Lexical syntax and read syntax

The syntax of Scheme code is organized in three levels:

  1. the lexical syntax that describes how a program text is split into a sequence of lexemes,

  2. the read syntax, formulated in terms of the lexical syntax, that structures the lexeme sequence as a sequence of syntactic data, where a syntactic datum is a recursively structured entity,

  3. the program syntax formulated in terms of the read syntax, imposing further structure and assigning meaning to syntactic data.

Syntactic data (also called external representations) double as a notation for data, and Scheme’s (rnrs io ports (6)) library (library section on “Port I/O”) provides the get-datum and put-datum procedures for reading and writing syntactic data, converting between their textual representation and the corresponding values. Each syntactic datum uniquely determines a corresponding datum value. A syntactic datum can be used in a program to obtain the corresponding datum value using quote (see section 9.5.1).

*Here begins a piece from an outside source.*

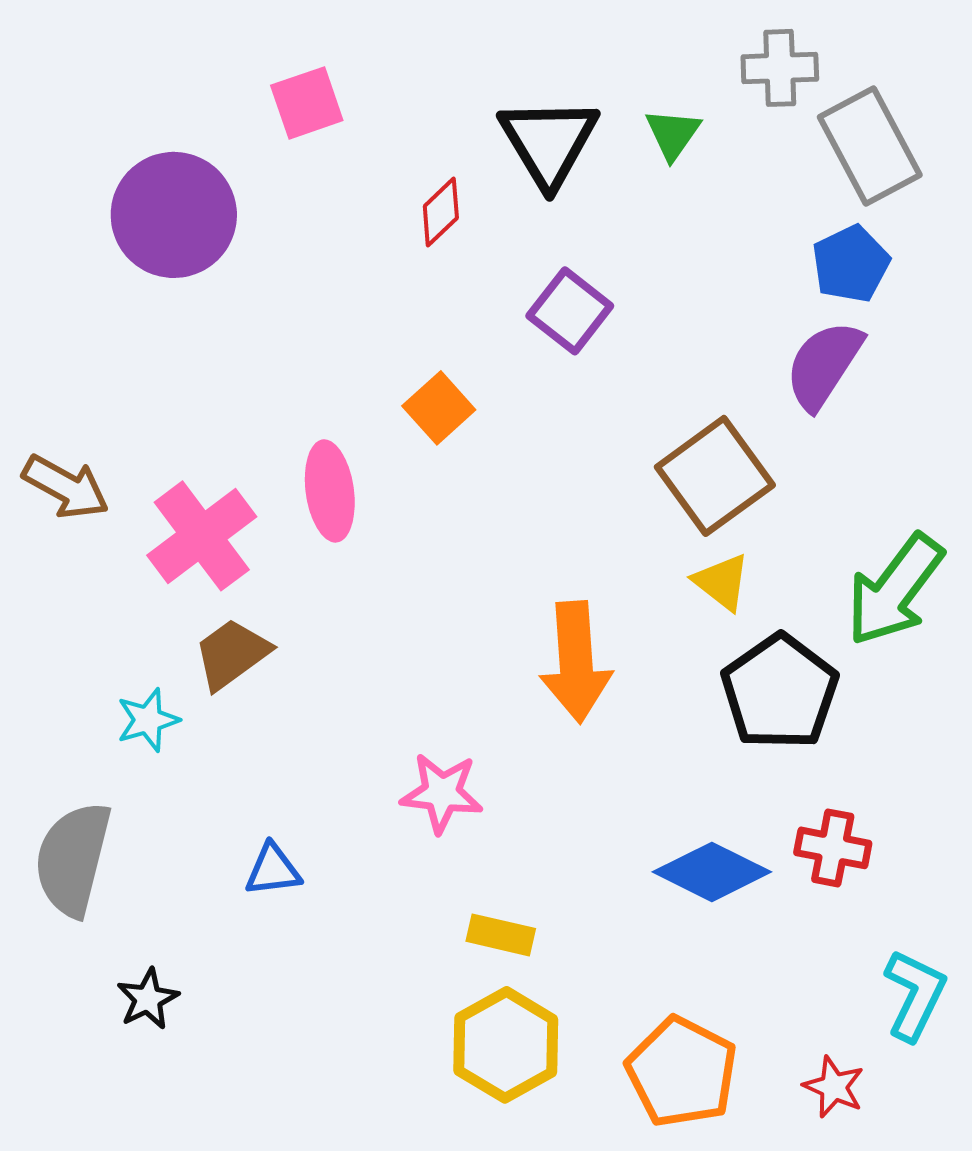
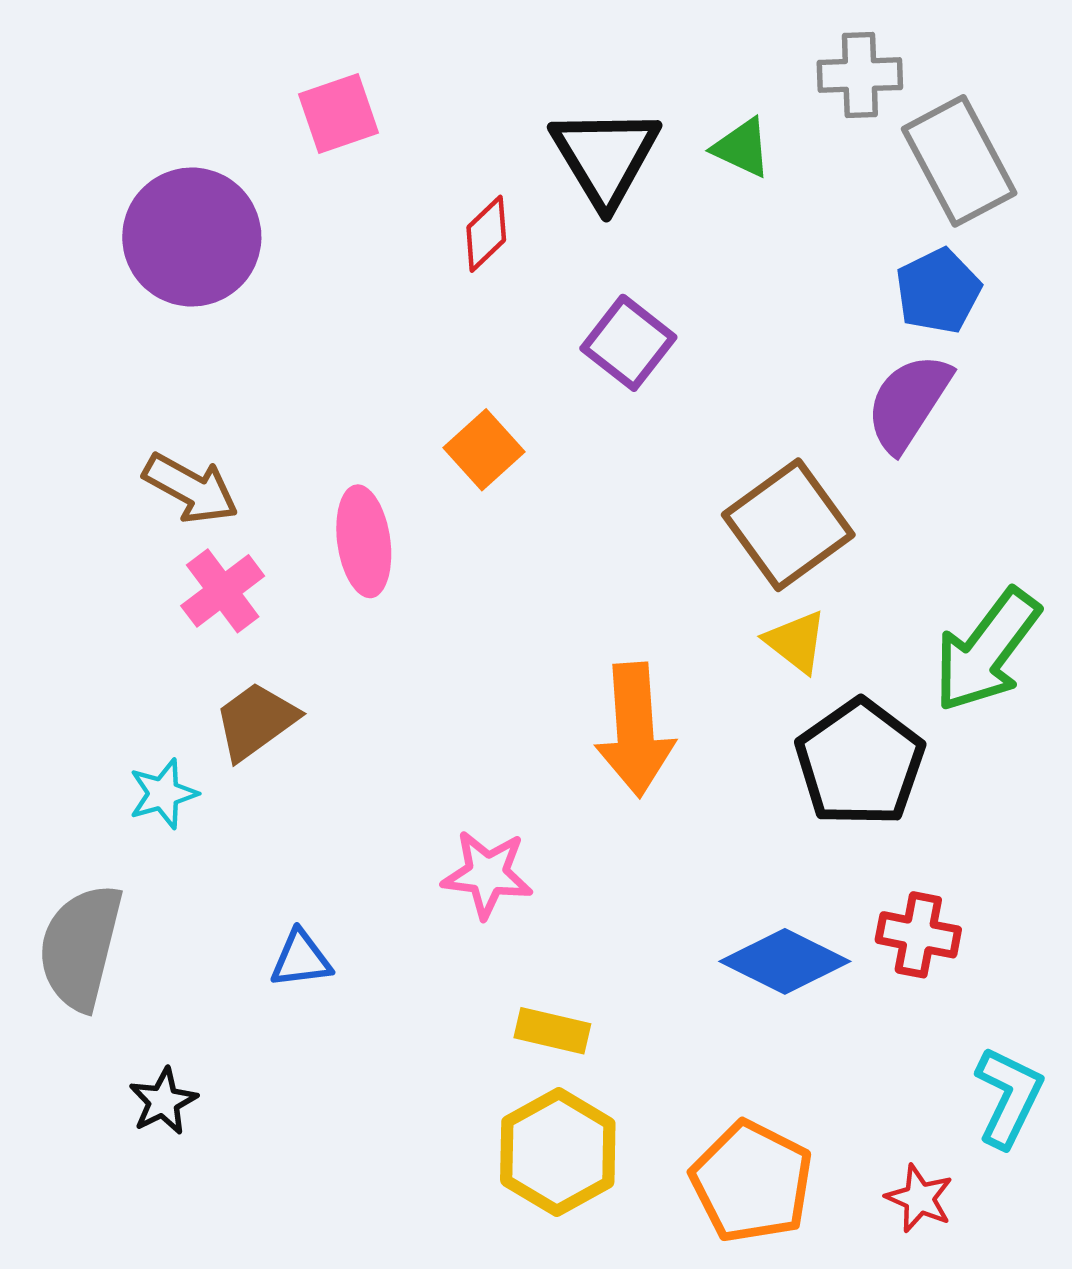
green triangle: (673, 134) -> (742, 148), turned -40
brown arrow: (66, 487) -> (191, 488), moved
pink cross: (202, 536) -> (223, 591), size x0.7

Scheme source code consists of syntactic data and (non-significant) comments. Syntactic data in Scheme source code are called forms. Consequently, Scheme’s syntax has the property that any sequence of characters that is a form is also a syntactic datum representing some object. This can lead to confusion, since it may not be obvious out of context whether a given sequence of characters is intended to denote data or program. It is also a source of power, since it facilitates writing programs such as interpreters and compilers that treat programs as data (or vice versa). A form nested inside another form is called a subform.

A datum value may have several different external representations. For example, both “#e28.000” and “#x1c” are syntactic data representing the exact integer object 28, and the syntactic data “(8 13)”, “( 08 13 )”, “(8 . (13 . ()))” all represent a list containing the exact integer objects 8 and 13. Syntactic data that denote equal objects (in the sense of equal?; see section 9.6) are always equivalent as forms of a program.

Because of the close correspondence between syntactic data and datum values, this report sometimes uses the term datum to denote either a syntactic datum or a datum value when the exact meaning is apparent from the context.

An implementation is not permitted to extend the lexical or read syntax in any way, with one exception: it need not treat the syntax #!<identifier>, for any <identifier> (see section 3.2.4) that is not r6rs, as a syntax violation, and it may use specific #!-prefixed identifiers as flags indicating that subsequent input contains extensions to the standard lexical or read syntax. The syntax #!r6rs may be used to signify that the input afterward is written with the lexical syntax and read syntax described by this report when no other #!<identifier> appears; #!r6rs is otherwise treated as a comment; see section 3.2.3.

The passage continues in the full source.